Ранняя владельческая запись Петра Могилы на польском языке читается следующим образом: «Из книг его милости господина Петра Могилы воеводича земель молдавских»[146]. Хотя запись не датирована, тот факт, что все другие известные сохранившиеся владельческие записи, сделанные Могилой уже после того, как он стал киево-печерским архимандритом, в том числе и более поздняя его запись в книге, о которой идет речь, датированная 1639 годом, называют его таковым, свидетельствует о том, что том мог быть приобретен между 1616 годом, временем своего выхода в свет, и концом 1627 года, когда Могила был утвержден на посту архимандрита королевским привилеем. Очень интересно было бы узнать, где именно Могила приобрел эту книгу. Исходя из неразвитости книжной торговли и спроса на латинские книги в Киеве и прилежащих к нему землях Польско-Литовского государства, ее приобретение здесь маловероятно. Логичнее предположить, что это могло произойти западнее, во Львове или в одном из польских городов, например в Кракове. Не приобрел ли Могила труды Кассиана во время своего предполагаемого обучения за границей? Это могло бы свидетельствовать о том, что Петр задумывался о служении церкви еще до своего возвращения в Польшу после окончания учебы и поступления на военную службу.

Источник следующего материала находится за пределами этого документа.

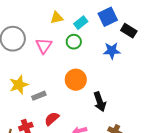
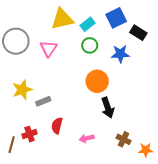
yellow triangle: (57, 18) -> (62, 19), size x1.6
green circle: (74, 42) -> (90, 45), moved
orange circle: (76, 80) -> (97, 81), moved
red semicircle: (52, 119) -> (57, 126), turned -35

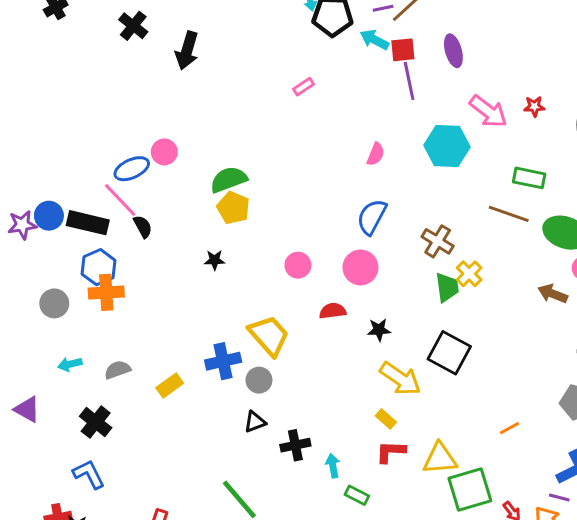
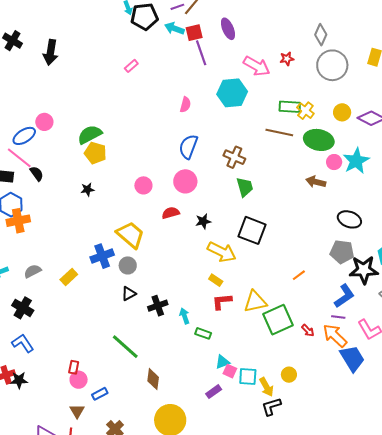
yellow cross: (469, 274) -> (305, 111), moved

На титульном листе книги издатели-иезуиты рекомендовали Иоанна Кассиана как духовного учителя, советам которого «должны следовать все монахи и все настоятели монастырей»; и в самом деле его «Беседы» – серьезный вид чтения, к которому кто-то вряд ли мог обратиться из простого любопытства[147]. Но когда бы том Кассиана ни появился в библиотеке Могилы, присутствие этой книги свидетельствует о глубокой заинтересованности его вопросами иноческой жизни.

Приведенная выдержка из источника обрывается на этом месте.